Em solo sobre memória, bailarino dança coreografia que plateia sortear

Francês Olivier Dubois trata 'a lembrança como proteção contra a morte' em 'Pour sortir au jour', que tem única apresentação em neste sábado (7) em BH


postado em 06/03/2020 04:00 / atualizado em 05/03/2020 20:26

Em seu solo, Olivier Dubois distribui ao público envelopes com os nomes de espetáculos que marcaram sua carreira e reencena os títulos sorteados (foto: Pierre Gondard/divulgação)
Em seu solo, Olivier Dubois distribui ao público envelopes com os nomes de espetáculos que marcaram sua carreira e reencena os títulos sorteados (foto: Pierre Gondard/divulgação)

“O intérprete tem o mais belo ofício do mundo, mas ele morre a cada noite, quando termina o espetáculo”, diz o bailarino e coreógrafo francês Olivier Dubois, de 47 anos.
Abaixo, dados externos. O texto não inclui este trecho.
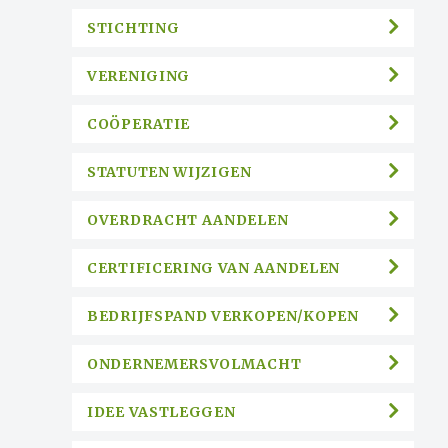
STICHTING
VERENIGING
COÖPERATIE
STATUTEN WIJZIGEN
OVERDRACHT AANDELEN
CERTIFICERING VAN AANDELEN
BEDRIJFSPAND VERKOPEN/KOPEN
ONDERNEMERSVOLMACHT
IDEE VASTLEGGEN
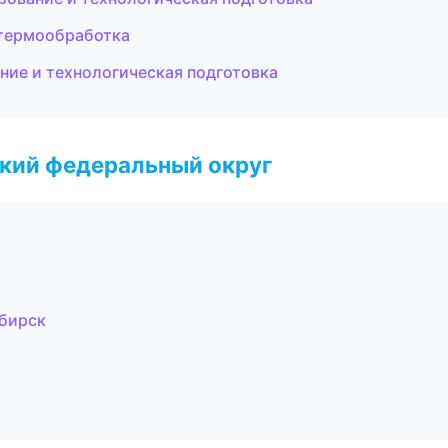
 термообработка
ие и технологическая подготовка
ский федеральный округ
бирск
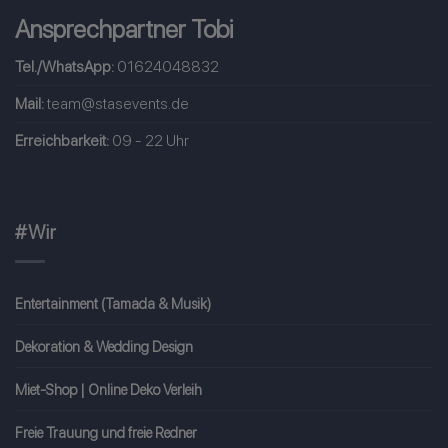
Ansprechpartner Tobi
Tel./WhatsApp:
01624048832
Mail:
team@stasevents.de
Erreichbarkeit:
09 - 22 Uhr
#Wir
Entertainment (Tamada & Musik)
Dekoration & Wedding Design
Miet-Shop | Online Deko Verleih
Freie Trauung und freie Redner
Mas o que é feito dos gestos do intérprete na lembrança do público? E o que é feito de suas emoções na memória de seu próprio corpo? A partir dessas interrogações, Dubois construiu o espetáculo solo Pour sortir au jour, que ele apresenta neste sábado (7), em Belo Horizonte, em sessão única no teatro do Minas Tênis Clube.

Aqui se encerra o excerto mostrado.